Time Series - Key Time and Missing Value Substitution
1. I am using datetime as the Key Time column and if I leave the parameter Missing_Value_Substitution (MVS) blank, it complains there are missing values. I have stripped the data down to a single sample series which *definitely* has exactly 1 row with each month (e.g. from 2003-01-01, 2003-02-01 ... 2005-07-01) and it still gives this error.
2. What happens if there are multiple Key Time values, e.g.
2003-01-01 Bread 100 Shop1
2003-01-01 Bread 200 Shop2
2003-01-01 Milk 100 Shop1
2003-02-01 Bread 100 Shop1
Where Shop1/2 are treated as Inputs but Bread/Milk are in the Case Key column. I do not want to add the Shop ID to the Case Key (i.e. predict Shop1:Bread etc.) as there would be far too many. Does this make sense or am I misunderstanding how it works?
What I am looking for is any seasonal variations in sales (which months it always peaks in) and the reason I do not want to aggregate the sales per shop is that there are separate patterns in different groups of shops. I get the feeling there may be a chicken and egg situation here, as I really need to group the shops with similar Time Series patterns first and THEN do the Time Series on each group to find the pattern?! Any ideas?
Thanks
Here's a response from our Time Series expert:
When both Key Time and Case key are used, then each input column generates as many time series as there are case key values. All these time series must have aligned time stamps - otherwise you must use MISSING_VALUE SUBSTITUTION
Here are a couple of simple examples
| Date (Key Time) | Location (Case Key) | Sales |
| 2/15/2006 | Redmond | 100 |
| 2/16/2006 | Bellevue | 200 |
| 2/16/2006 | Redmond | 300 |
| 2/17/2006 | Bellevue | 400 |
| 2/17/2006 | Redmond | 500 |
| Date (Key Time) | Location (Case Key) | Sales |
| 2/15/2006 | Redmond | 100 |
| 2/15/2006 | Bellevue | 200 |
| 2/16/2006 | Redmond | 300 |
| 2/16/2006 | Bellevue | 400 |
| 2/17/2006 | Redmond | 500 |
Each of these tables generates two time series: Sales.Bellevue and Sales.Redmond
The second table has some missing data that requires the use of MISSING_VALUE_SUBSITUTION
Indeed, Sales.Redmond has the value for 2/17 but Sales.Bellevue does not.

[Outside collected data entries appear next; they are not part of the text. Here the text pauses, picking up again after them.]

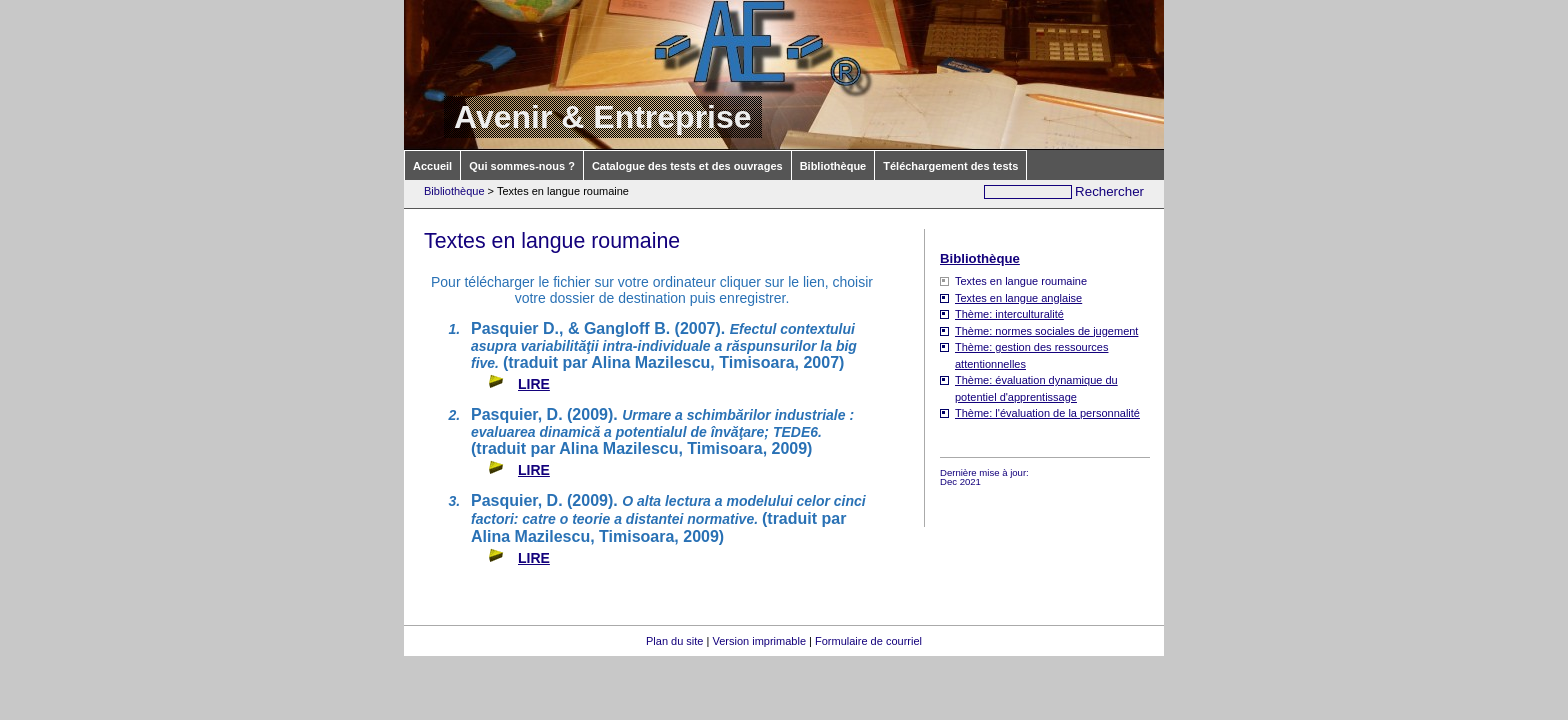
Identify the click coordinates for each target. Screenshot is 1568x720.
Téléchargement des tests (950, 166)
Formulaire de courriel (868, 641)
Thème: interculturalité (1009, 314)
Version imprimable (759, 641)
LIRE (534, 384)
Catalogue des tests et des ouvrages (687, 166)
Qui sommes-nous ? (522, 166)
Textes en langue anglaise (1018, 298)
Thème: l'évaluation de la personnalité (1047, 413)
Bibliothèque (833, 166)
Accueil (432, 166)
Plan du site (674, 641)
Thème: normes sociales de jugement (1046, 331)
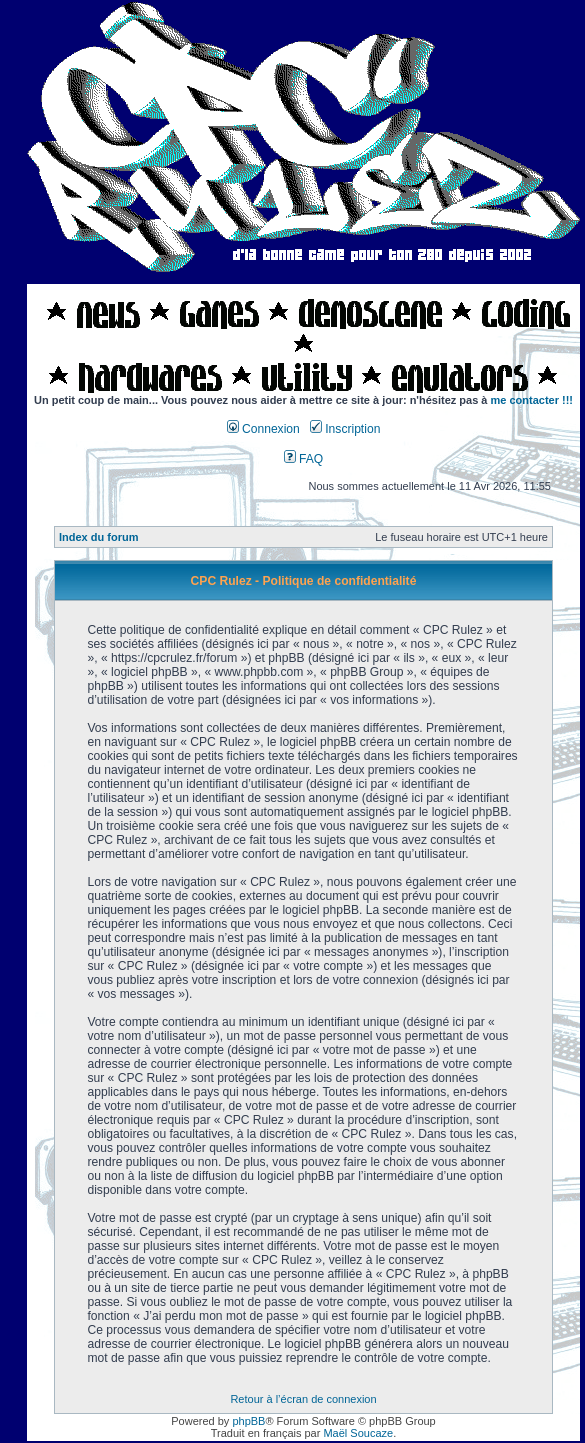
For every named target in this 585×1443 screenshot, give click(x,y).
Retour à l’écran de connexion (303, 1399)
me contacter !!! (532, 400)
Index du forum (98, 537)
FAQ (304, 459)
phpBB (248, 1421)
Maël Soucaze (358, 1433)
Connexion (263, 429)
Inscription (345, 429)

The user must indicate what that means (e.g. - no sales or M_V_S = 0 ; or record lost, but the data can be extrapolated from the previous day , i.e. M_V_S = Previous).
The first table has some missing data too, namely Sales.Bellevue for 2/15, but the lack of this kind of data is forgiven, as it is the piece in far past that is missing. The algorithm may simply truncate the Redmond curve and use the aligned values of 2/16 and 2/17 for the two series.

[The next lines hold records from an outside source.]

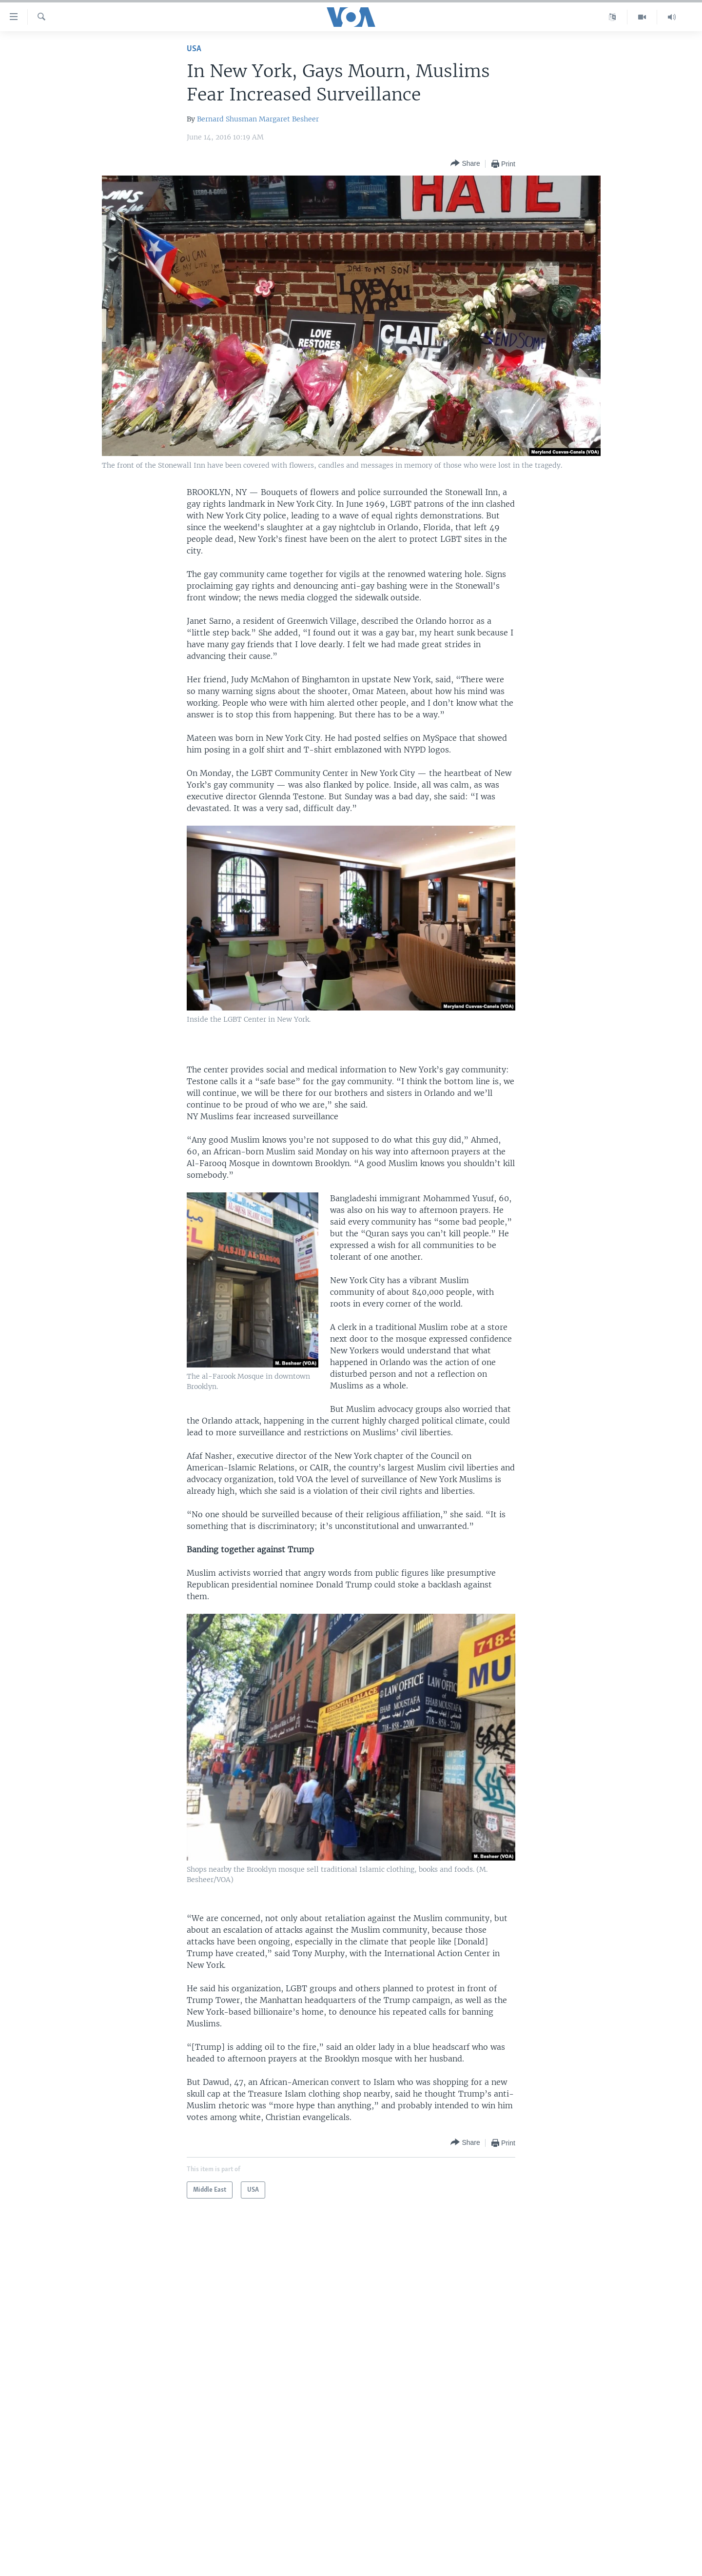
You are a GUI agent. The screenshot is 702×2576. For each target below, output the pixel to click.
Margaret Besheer (289, 119)
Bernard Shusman (227, 119)
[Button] (465, 164)
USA (194, 49)
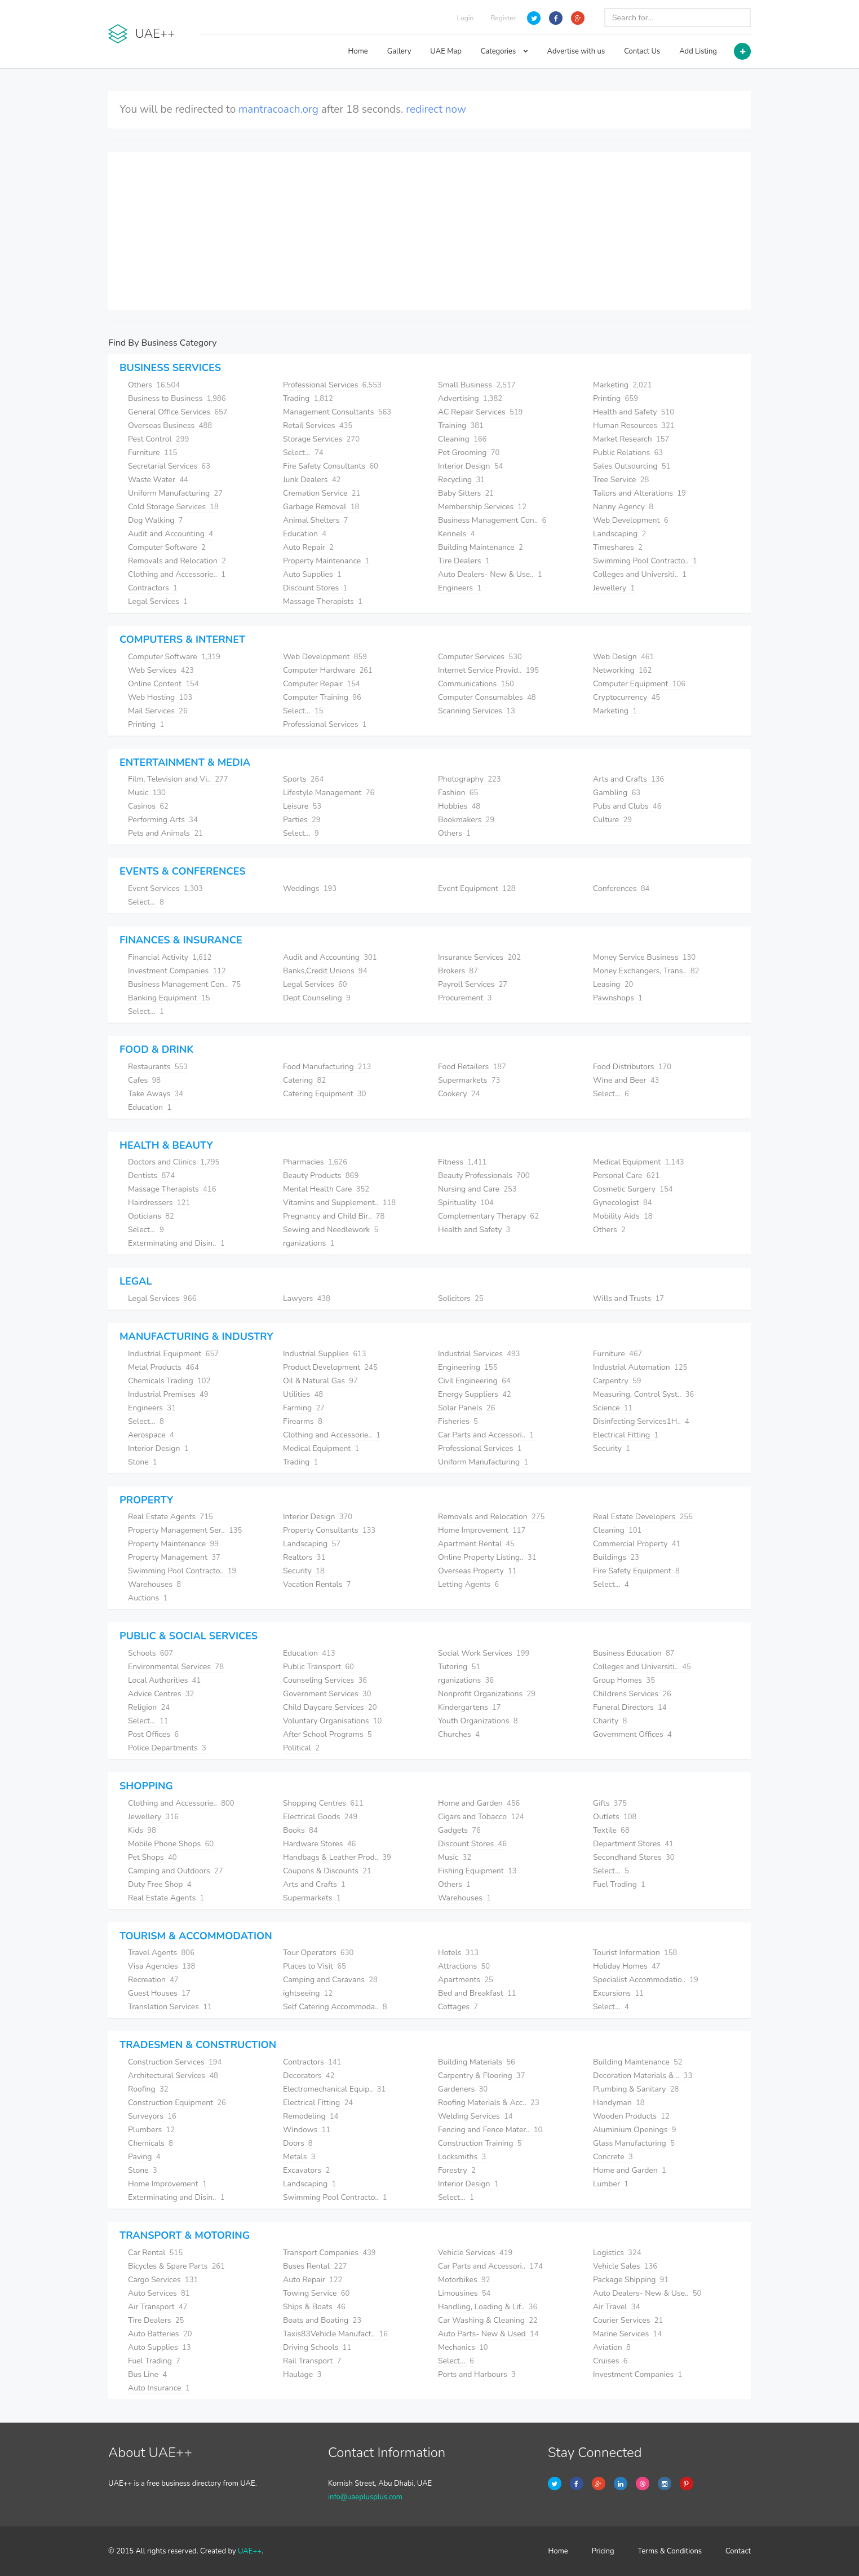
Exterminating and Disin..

This set of examples is not exhaustive.
Consider the third table
| Date (Key Time) | Location (Case Key) | Sales |
| 2/15/2006 | Redmond | 100 |
| 2/15/2006 | Bellevue | 200 |
| 2/16/2006 | Redmond | 300 |
| 2/17/2006 | Bellevue | 400 |
| 2/17/2006 | Redmond | 500 |
Here the data for Sales.Bellevue is missing in the middle of the aligned time segment , i.e. for 2/16/2006.
Again the M_V_S must be defined or the missing row must be supplied.

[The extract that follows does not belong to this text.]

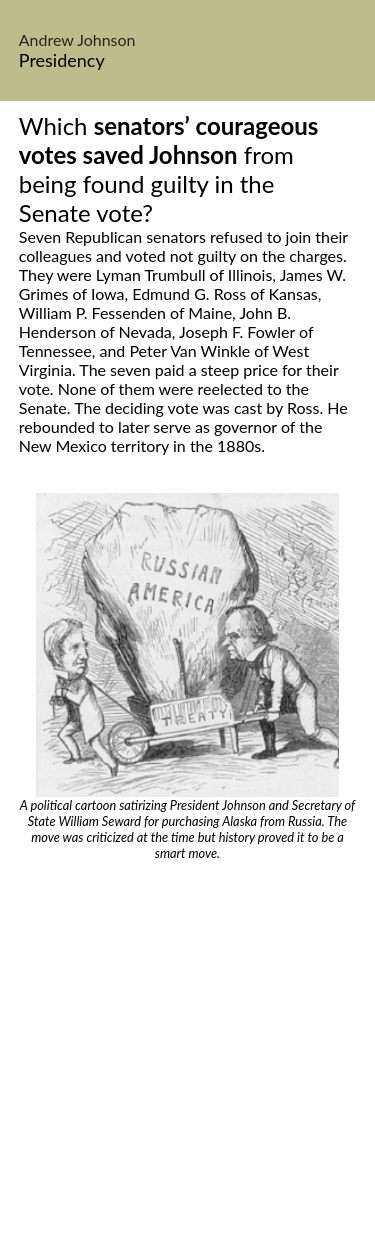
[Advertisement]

The bottom line is, the user should be mindful that they may well get (many) more series than there are columns in the data table and all those series need to be aligned (at minimum - right-aligned and without gaps). I believe that when TS complains about missing data, that is for good reason, so either the data needs to be cleaned or MISSING_VALUE_SUBSTITUTION needs to be defined.
Thank you for the reply, but it is not quite what I mean.
Essentially I have 2 case keys (though one is not being defined as such, because the algorithm doesn't allow it). To use your example, it would be like having Location as the actual Case key, but an additional Store ID column, with 2 stores in Redmond and another 3 in Bellevue. Each of these stores would (usually) have monthly statistics, so there will be multiple rows with the same date for Richmond. Is this permissable or is it going to produce nonsense results?
As I said, I want to look for patterns that may be different in each store.
In relation to the error message, I am sure the series has no missing dates, so perhaps it is a caching issue (I have noticed odd things when I make changes to a db but they seem to be ignored, even if I refresh the view). I will try a very simple sequence to see if it is reproduceable.
Thanks,
Neil.
In this case, you can make the case key composite by either
a) binding it to multiple KeyColumns (you can do this in the in the Mining Structure Editor in BI Development Studio by going to KeyColumns in the Properties pane for a mining structure column, clicking on the "..." button and adding multiple source columns.
or
b) creating a computed column in your DataSourceView that combines the two source columns and binding to the computed column in your mining structure
In both cases, the case key is a single column from the mining structure's perspective but it's bound to multiple source columns.